== Exercise instructions ==
Could you copy every line in the listing below that has the word "property"?

[[ Data excerpts, beginning ]]

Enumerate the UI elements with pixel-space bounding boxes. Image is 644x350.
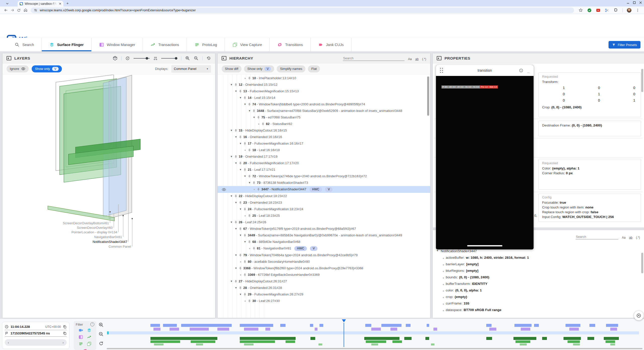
pin-icon[interactable] bbox=[239, 161, 243, 165]
property-barrierLayer[interactable]: barrierLayer:[empty] bbox=[442, 262, 640, 269]
pin-icon[interactable] bbox=[257, 187, 261, 191]
hierarchy-node-81[interactable]: 81 - NavigationBar0#81HWCV bbox=[218, 245, 430, 252]
browser-menu-icon[interactable] bbox=[636, 8, 640, 12]
tab-transitions[interactable]: Transitions bbox=[270, 38, 310, 51]
chevron-expand-icon[interactable]: ▼ bbox=[248, 181, 252, 185]
property-activeBuffer[interactable]: activeBuffer:w: 1080, h: 2400, stride: 2… bbox=[442, 256, 640, 262]
layer-label[interactable]: ScreenDecorOverlayBottom#61 bbox=[63, 221, 109, 225]
scroll-to-top-button[interactable] bbox=[634, 311, 643, 320]
camcorder-icon[interactable] bbox=[78, 328, 83, 333]
reset-view-icon[interactable] bbox=[206, 56, 211, 61]
pin-icon[interactable] bbox=[234, 194, 239, 198]
chevron-expand-icon[interactable]: ▼ bbox=[235, 266, 239, 271]
chevron-expand-icon[interactable]: ▼ bbox=[239, 292, 243, 297]
hierarchy-node-23[interactable]: ▼23 - OneHanded:18:23#23 bbox=[218, 199, 430, 206]
bookmark-star-icon[interactable] bbox=[579, 8, 583, 12]
chevron-expand-icon[interactable]: ▼ bbox=[436, 249, 441, 252]
trend-icon[interactable] bbox=[87, 335, 92, 339]
collapse-panel-icon[interactable] bbox=[222, 56, 226, 60]
chevron-expand-icon[interactable]: ▼ bbox=[239, 207, 243, 211]
human-time-field[interactable]: 11:04:14.228 UTC+00:00 bbox=[5, 324, 67, 330]
hierarchy-node-3448[interactable]: ▼3448 - Surface(name=ed70f88 StatusBar)/… bbox=[218, 108, 430, 114]
chevron-expand-icon[interactable]: ▼ bbox=[239, 96, 243, 100]
zoom-in-icon[interactable] bbox=[99, 322, 104, 327]
tab-close-icon[interactable]: ✕ bbox=[59, 2, 61, 6]
hierarchy-node-27[interactable]: ▼27 - HideDisplayCutout:26:31#27 bbox=[218, 278, 430, 285]
pin-icon[interactable] bbox=[239, 227, 243, 231]
hierarchy-node-3369[interactable]: 3369 - 67726bf EdgeBackGestureHandler0#3… bbox=[218, 272, 430, 278]
layers-3d-canvas[interactable]: ScreenDecorOverlayBottom#61ScreenDecorOv… bbox=[3, 75, 215, 318]
hierarchy-node-74[interactable]: ▼74 - WindowToken{fdddbe6 type=2000 andr… bbox=[218, 101, 430, 108]
pin-icon[interactable] bbox=[239, 266, 243, 270]
pin-icon[interactable] bbox=[257, 115, 261, 119]
info-icon[interactable] bbox=[519, 68, 523, 73]
tab-search-icon[interactable] bbox=[5, 1, 10, 6]
pin-icon[interactable] bbox=[261, 122, 266, 126]
hierarchy-node-3449[interactable]: ▼3449 - Surface(name=885b63e NavigationB… bbox=[218, 232, 430, 239]
tab-window-manager[interactable]: Window Manager bbox=[92, 38, 143, 51]
chip-show-diff[interactable]: Show diff bbox=[222, 65, 242, 72]
layer-label[interactable]: NavigationBar0#81 bbox=[94, 235, 122, 239]
layer-label[interactable]: PointerLocation - display 0#134 bbox=[71, 230, 117, 234]
property-tree-root[interactable]: ▼ NotificationShade#3447 bbox=[436, 249, 640, 256]
swirl-icon[interactable] bbox=[83, 348, 88, 350]
chevron-expand-icon[interactable]: ▼ bbox=[230, 279, 234, 284]
hierarchy-node-3447[interactable]: 3447 - NotificationShade#3447HWCV bbox=[218, 186, 430, 193]
home-icon[interactable] bbox=[22, 8, 29, 12]
transactions-row[interactable] bbox=[107, 337, 639, 340]
pin-icon[interactable] bbox=[243, 168, 248, 171]
pin-icon[interactable] bbox=[252, 181, 257, 185]
chevron-expand-icon[interactable]: ▼ bbox=[239, 233, 243, 238]
displays-select[interactable]: Common Panel ▼ bbox=[171, 65, 211, 73]
minimize-icon[interactable] bbox=[627, 1, 629, 4]
chevron-expand-icon[interactable]: ▼ bbox=[235, 89, 239, 94]
regex-toggle[interactable]: (.*) bbox=[636, 236, 640, 239]
extension-red-icon[interactable] bbox=[596, 8, 600, 13]
show-only-v-chip[interactable]: Show only V bbox=[32, 65, 62, 72]
browser-tab[interactable]: Winscope | sandbox-FAIL ✕ bbox=[18, 1, 63, 7]
hierarchy-node-29[interactable]: ▼29 - FullscreenMagnification:26:27#29 bbox=[218, 291, 430, 298]
properties-search-input[interactable] bbox=[576, 234, 618, 239]
hierarchy-node-20[interactable]: ▼20 - FullscreenMagnification:17:17#20 bbox=[218, 160, 430, 166]
whole-word-toggle[interactable]: ab bbox=[415, 57, 419, 61]
timeline-scrollbar[interactable] bbox=[107, 348, 642, 349]
chevron-expand-icon[interactable]: ▼ bbox=[235, 253, 239, 257]
hierarchy-search-input[interactable] bbox=[343, 56, 405, 61]
pin-icon[interactable] bbox=[243, 233, 248, 237]
hierarchy-node-24[interactable]: ▼24 - FullscreenMagnification:18:23#24 bbox=[218, 206, 430, 212]
chevron-expand-icon[interactable]: ▼ bbox=[235, 286, 239, 290]
rotation-icon[interactable] bbox=[125, 56, 130, 61]
close-window-icon[interactable] bbox=[639, 1, 642, 4]
chevron-expand-icon[interactable]: ▼ bbox=[230, 194, 234, 198]
tab-view-capture[interactable]: View Capture bbox=[225, 38, 270, 51]
hierarchy-node-3368[interactable]: ▼3368 - WindowToken{f6b2f60 type=2024 an… bbox=[218, 265, 430, 272]
pin-icon[interactable] bbox=[234, 155, 239, 158]
hierarchy-node-79[interactable]: ▼79 - WindowToken{7046b4a type=2024 andr… bbox=[218, 252, 430, 258]
extension-check-icon[interactable] bbox=[587, 8, 592, 13]
copy-icon[interactable] bbox=[63, 331, 67, 335]
chevron-expand-icon[interactable]: ▼ bbox=[244, 174, 248, 179]
zoom-out-icon[interactable] bbox=[99, 332, 104, 337]
maximize-icon[interactable] bbox=[633, 1, 636, 4]
pin-icon[interactable] bbox=[239, 89, 243, 93]
screen-recording-row[interactable] bbox=[107, 324, 639, 327]
tab-surface-flinger[interactable]: Surface Flinger bbox=[42, 38, 92, 51]
pin-icon[interactable] bbox=[248, 174, 252, 178]
chip-flat[interactable]: Flat bbox=[308, 65, 320, 72]
filter-presets-button[interactable]: Filter Presets bbox=[609, 41, 640, 49]
chevron-expand-icon[interactable]: ▼ bbox=[235, 227, 239, 231]
pin-icon[interactable] bbox=[248, 214, 252, 217]
hierarchy-node-28[interactable]: ▼28 - OneHanded:26:31#28 bbox=[218, 285, 430, 291]
chevron-expand-icon[interactable]: ▼ bbox=[244, 240, 248, 244]
pin-icon[interactable] bbox=[243, 292, 248, 296]
back-icon[interactable] bbox=[3, 8, 9, 12]
spacing-slider[interactable] bbox=[161, 58, 177, 59]
hierarchy-node-12[interactable]: ▼12 - OneHanded:15:15#12 bbox=[218, 81, 430, 88]
pin-icon[interactable] bbox=[243, 207, 248, 211]
pin-icon[interactable] bbox=[243, 142, 248, 145]
site-settings-icon[interactable] bbox=[34, 8, 37, 12]
zoom-in-icon[interactable] bbox=[185, 56, 190, 61]
pin-icon[interactable] bbox=[243, 273, 248, 277]
hierarchy-node-73[interactable]: ▼73 - 8736138 NotificationShade#73 bbox=[218, 180, 430, 186]
hierarchy-node-19[interactable]: ▼19 - OneHanded:17:17#19 bbox=[218, 153, 430, 160]
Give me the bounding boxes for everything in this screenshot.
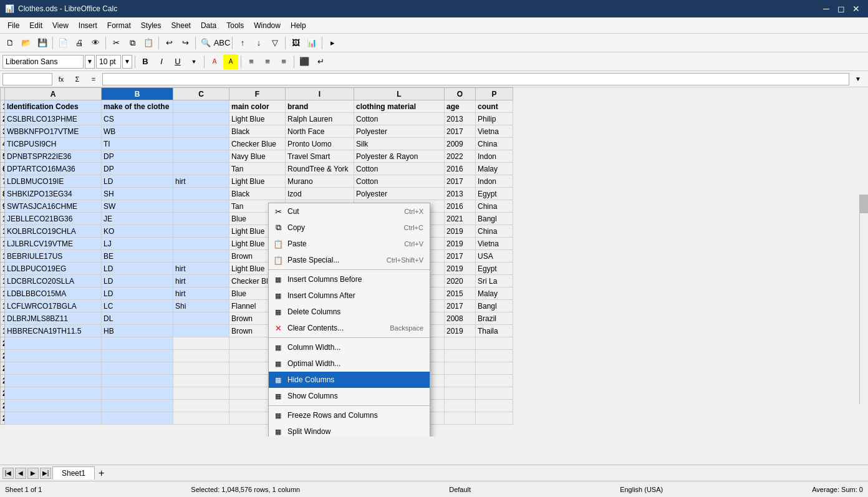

[[ Data excerpts, end ]]

== Answer to this task ==
property-barrierLayer[interactable]: barrierLayer:[empty] bbox=[442, 262, 640, 269]
property-activeBuffer[interactable]: activeBuffer:w: 1080, h: 2400, stride: 2… bbox=[442, 256, 640, 262]
property-tree-root[interactable]: ▼ NotificationShade#3447 bbox=[436, 249, 640, 256]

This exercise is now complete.